WORK INSTRUCTIONS. Please copy, with no word changed, only the run of lines that opens with the line containing "Research team (187, 120)" and closes with the last line below.

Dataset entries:
-.-.-

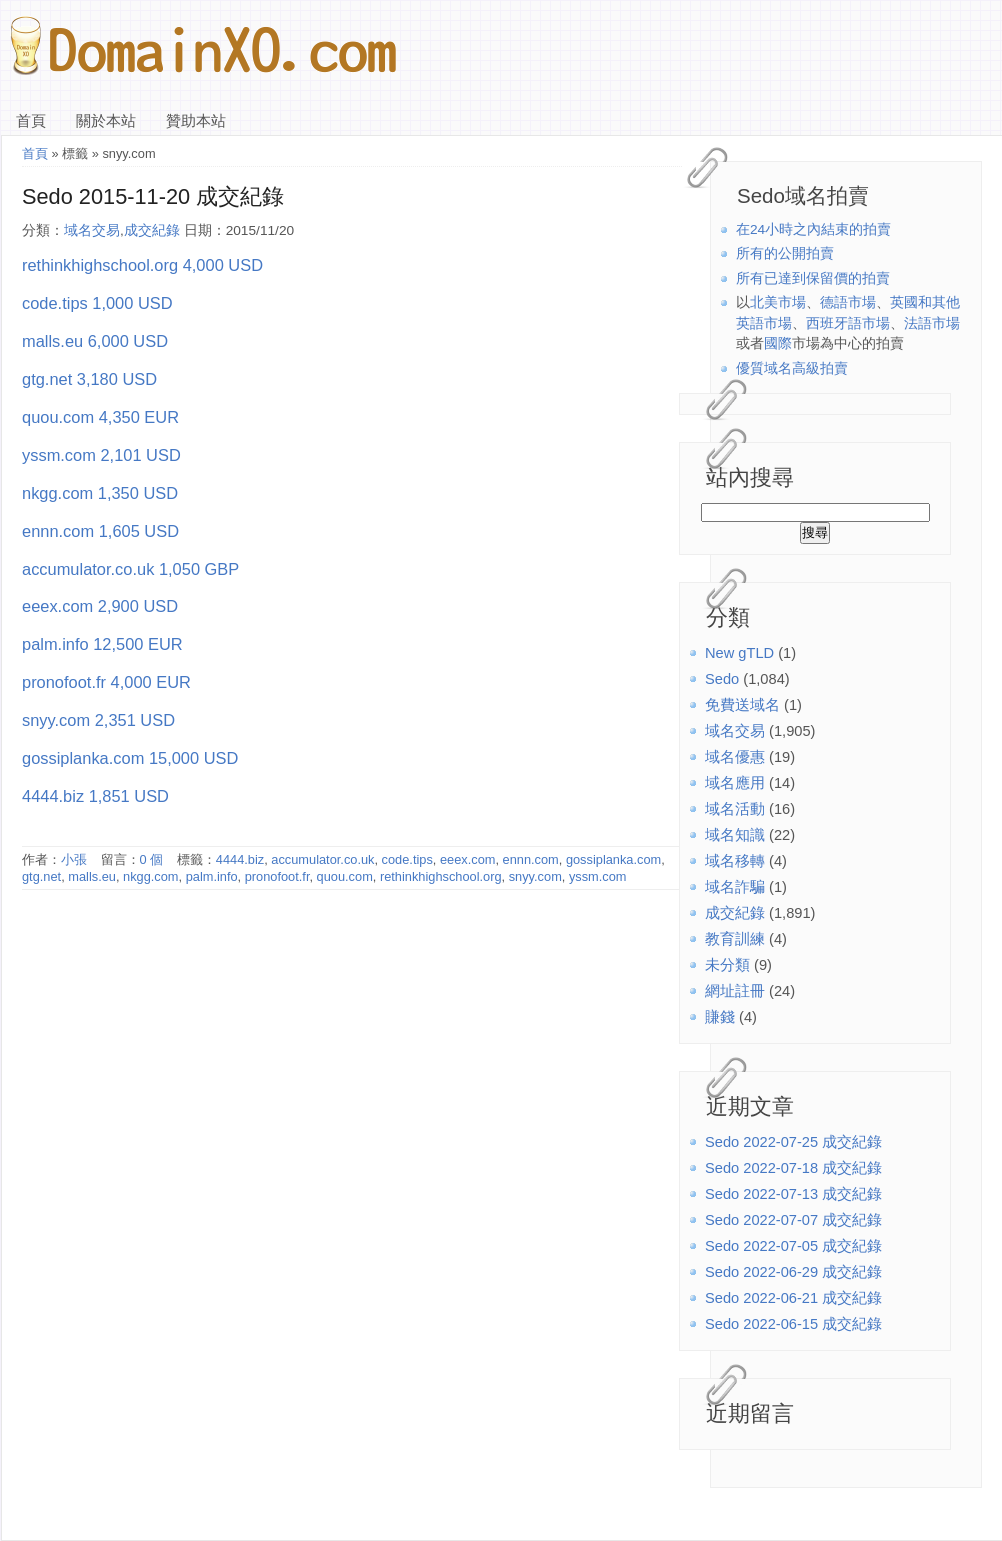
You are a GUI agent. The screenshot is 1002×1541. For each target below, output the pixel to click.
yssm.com (598, 876)
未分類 (727, 965)
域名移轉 (735, 861)
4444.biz (240, 859)
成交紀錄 (735, 913)
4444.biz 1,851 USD (95, 796)
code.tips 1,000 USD (97, 303)
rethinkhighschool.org (441, 876)
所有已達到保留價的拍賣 (813, 278)
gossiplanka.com (613, 859)
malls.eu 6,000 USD (95, 341)
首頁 (31, 121)
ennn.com (531, 859)
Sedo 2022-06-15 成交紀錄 (793, 1324)
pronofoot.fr (277, 876)
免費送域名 (742, 705)
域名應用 (735, 783)
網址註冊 (735, 991)
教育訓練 (735, 939)
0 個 (152, 859)
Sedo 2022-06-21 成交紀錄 (793, 1298)
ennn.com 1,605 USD (100, 531)
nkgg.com (150, 876)
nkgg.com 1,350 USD (100, 493)
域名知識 (735, 835)
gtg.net (41, 876)
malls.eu (92, 876)
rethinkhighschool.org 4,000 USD (142, 265)
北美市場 (778, 302)
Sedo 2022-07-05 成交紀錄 (793, 1246)
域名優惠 (735, 757)
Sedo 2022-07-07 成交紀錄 (793, 1220)
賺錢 (720, 1017)
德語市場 (848, 302)
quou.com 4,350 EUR (100, 417)
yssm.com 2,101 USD (101, 455)
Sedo (722, 679)
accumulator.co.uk (322, 859)
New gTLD (739, 653)
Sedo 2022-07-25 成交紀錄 (793, 1142)
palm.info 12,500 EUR (102, 644)
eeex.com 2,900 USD (100, 606)
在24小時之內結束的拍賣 (813, 229)
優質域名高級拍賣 (792, 368)
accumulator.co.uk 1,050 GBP (130, 569)
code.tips (407, 859)
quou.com (345, 876)
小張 (74, 859)
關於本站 (106, 121)
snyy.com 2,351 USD (98, 720)
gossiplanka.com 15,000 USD (130, 758)
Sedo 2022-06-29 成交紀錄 (793, 1272)
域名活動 (735, 809)
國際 (778, 343)
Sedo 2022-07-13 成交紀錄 (793, 1194)
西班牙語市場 (848, 323)
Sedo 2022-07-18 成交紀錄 (793, 1168)
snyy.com (535, 876)
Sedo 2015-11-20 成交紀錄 (153, 196)
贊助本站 (196, 121)
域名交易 (735, 731)
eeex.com (467, 859)
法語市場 (932, 323)
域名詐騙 (735, 887)
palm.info (212, 876)
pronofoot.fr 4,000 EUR (106, 682)
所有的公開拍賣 (785, 253)
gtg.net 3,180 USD (89, 379)
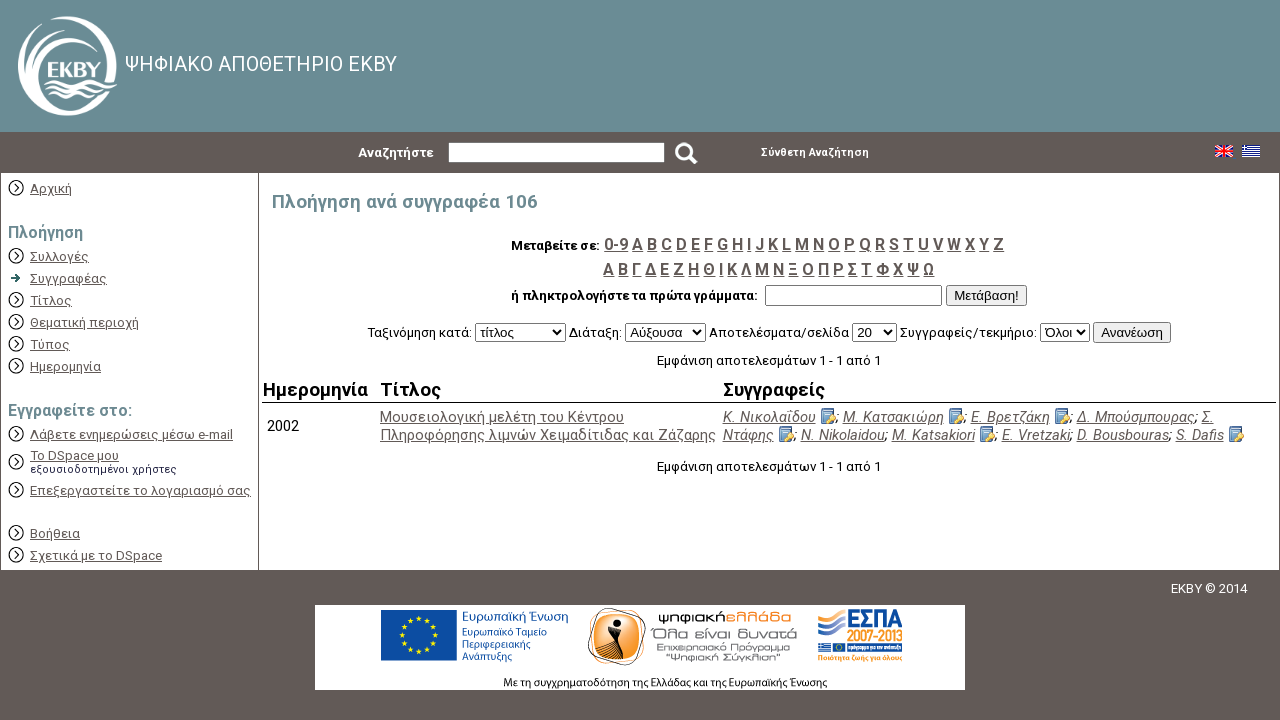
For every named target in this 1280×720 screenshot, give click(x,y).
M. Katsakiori (933, 435)
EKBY (1186, 588)
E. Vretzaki (1036, 435)
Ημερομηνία (65, 366)
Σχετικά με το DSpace (96, 555)
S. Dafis (1200, 435)
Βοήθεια (55, 533)
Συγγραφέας (68, 278)
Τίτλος (51, 300)
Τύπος (50, 344)
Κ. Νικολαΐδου (769, 417)
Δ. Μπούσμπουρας (1136, 417)
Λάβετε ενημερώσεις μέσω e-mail (131, 434)
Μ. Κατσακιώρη (893, 417)
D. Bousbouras (1123, 435)
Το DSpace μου (74, 455)
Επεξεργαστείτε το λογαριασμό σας (140, 490)
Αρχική (51, 188)
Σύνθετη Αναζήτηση (815, 152)
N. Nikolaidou (843, 435)
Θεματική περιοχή (84, 322)
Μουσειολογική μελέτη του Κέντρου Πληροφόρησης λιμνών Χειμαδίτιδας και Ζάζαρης (548, 426)
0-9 (616, 244)
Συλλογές (59, 256)
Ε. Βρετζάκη (1010, 417)
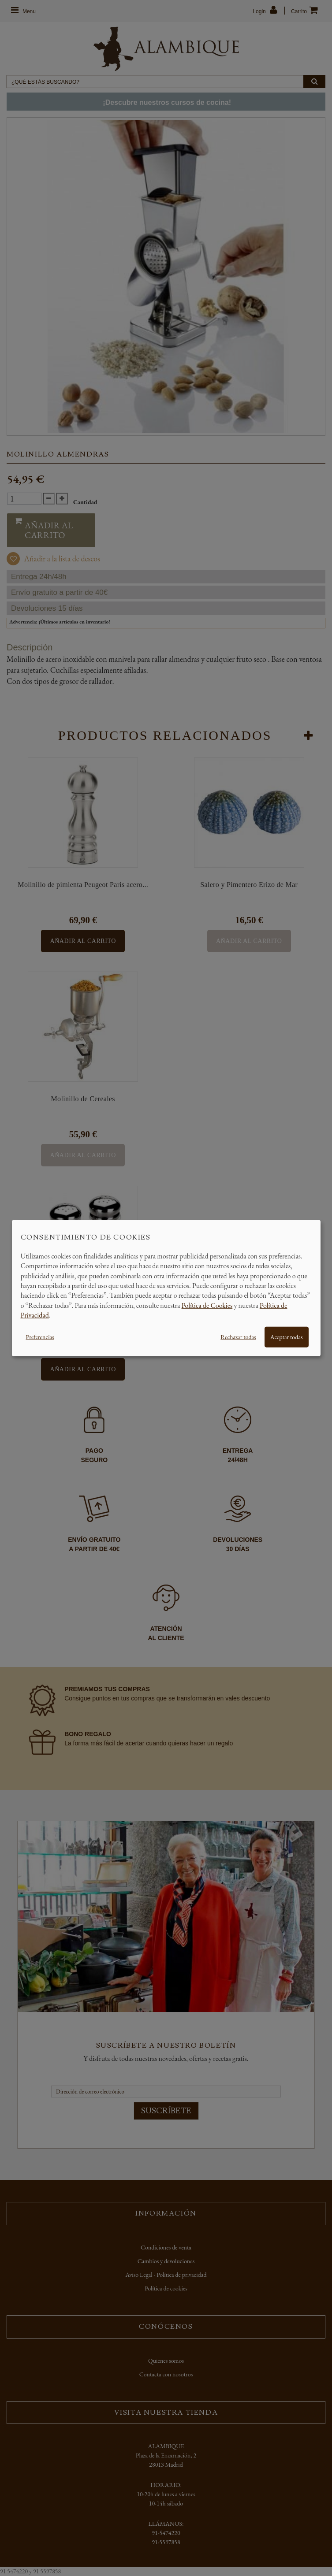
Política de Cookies (207, 1305)
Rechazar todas (238, 1336)
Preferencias (40, 1336)
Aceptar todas (286, 1336)
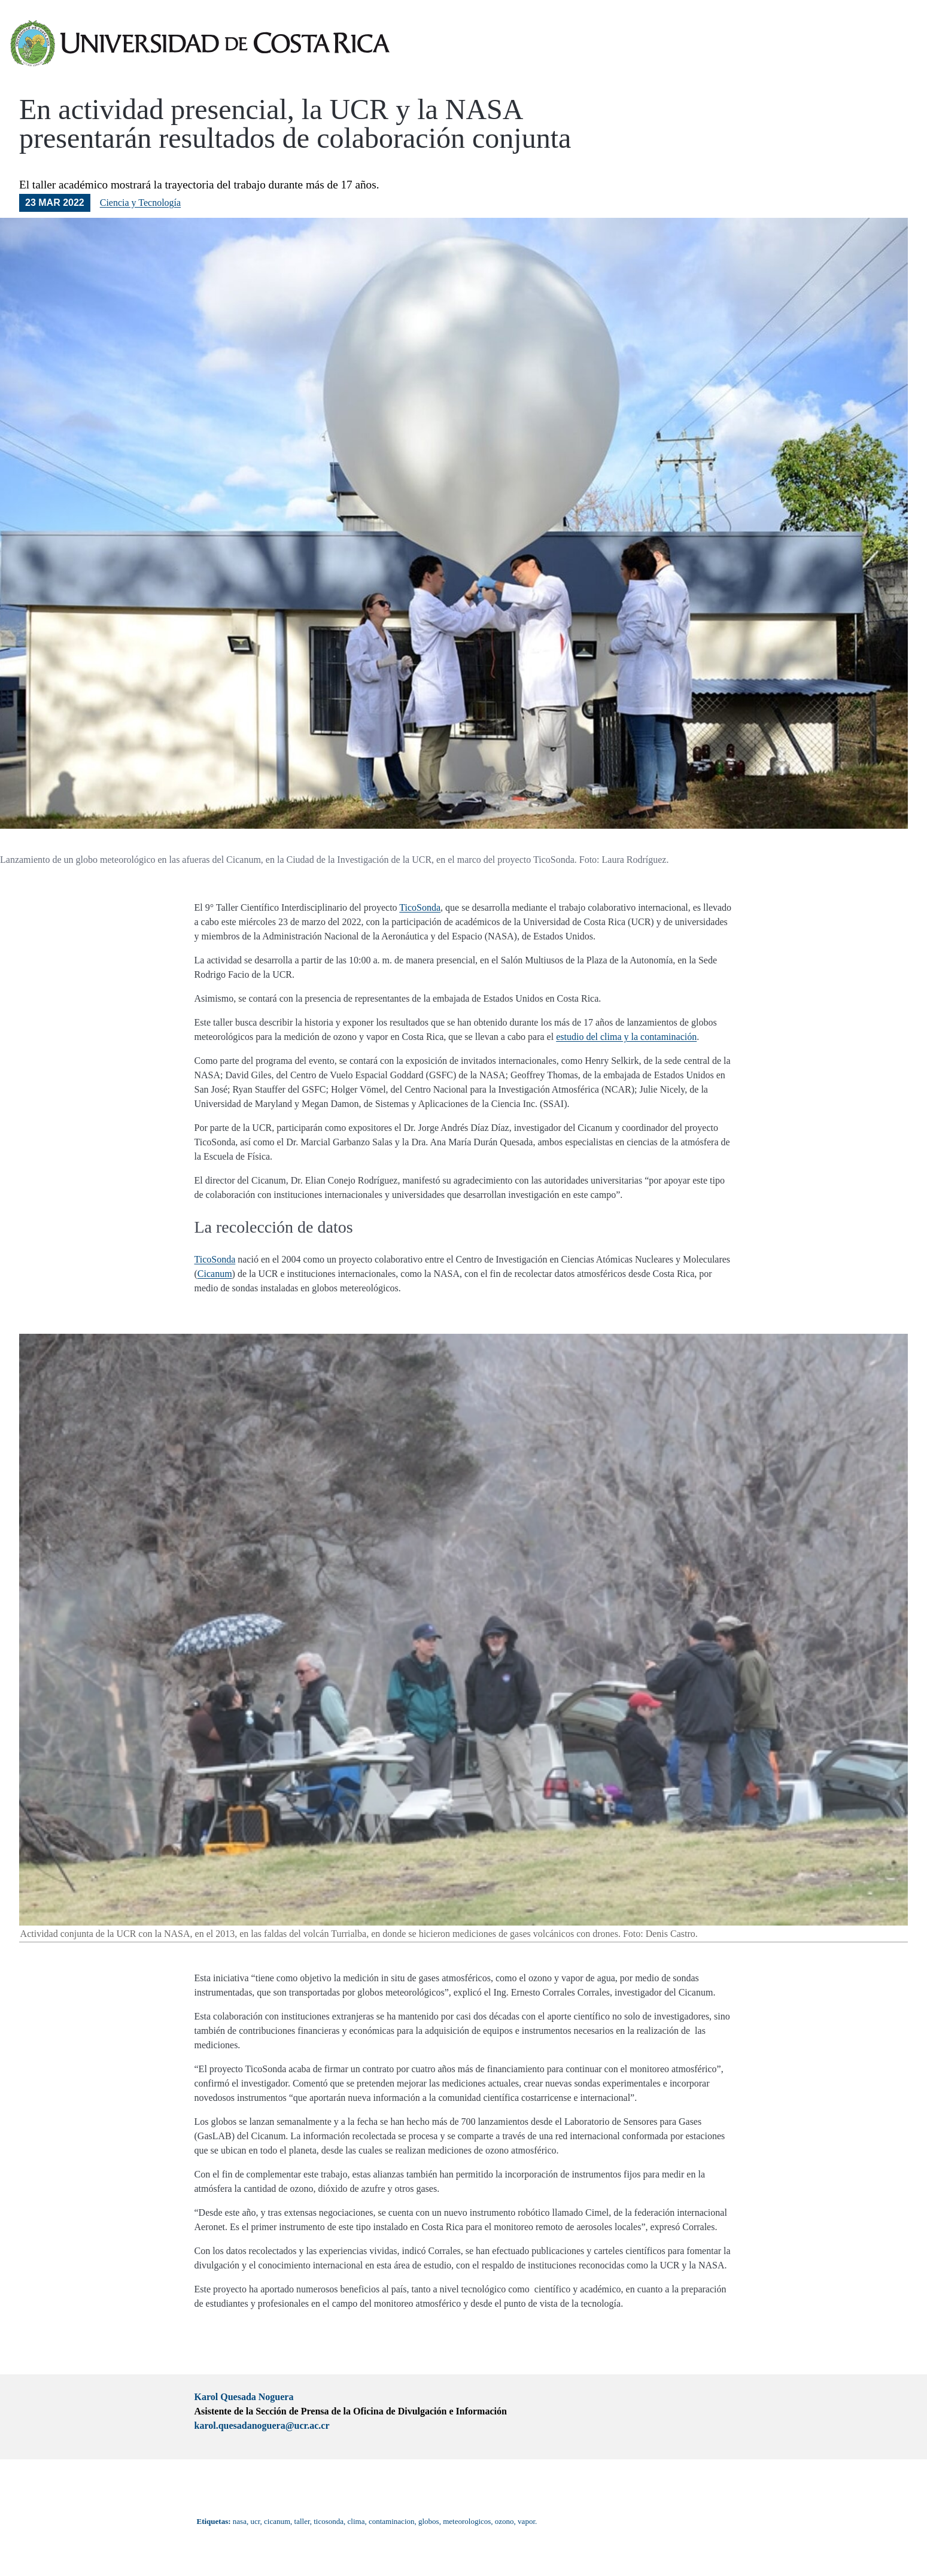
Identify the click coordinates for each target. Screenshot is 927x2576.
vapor (526, 2521)
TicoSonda (419, 907)
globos (428, 2521)
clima (356, 2521)
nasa (240, 2521)
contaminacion (392, 2521)
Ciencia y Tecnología (140, 202)
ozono (504, 2521)
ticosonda (329, 2521)
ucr (255, 2521)
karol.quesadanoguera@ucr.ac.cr (262, 2425)
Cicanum (214, 1274)
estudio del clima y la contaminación (626, 1037)
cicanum (277, 2521)
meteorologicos (467, 2521)
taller (302, 2521)
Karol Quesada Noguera (244, 2397)
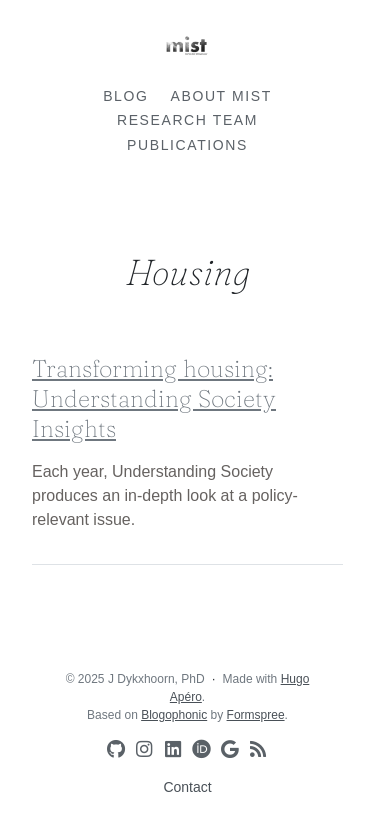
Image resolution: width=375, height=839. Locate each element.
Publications (187, 145)
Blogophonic (174, 715)
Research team (187, 120)
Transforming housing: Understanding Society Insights (154, 398)
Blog (125, 96)
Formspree (256, 715)
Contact (187, 787)
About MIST (221, 96)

-.-.-

ANSWER SPACE.
Research team (187, 120)
Transforming housing: Understanding Society Insights (154, 398)
Blog (125, 96)
Formspree (256, 715)
Contact (187, 787)
About MIST (221, 96)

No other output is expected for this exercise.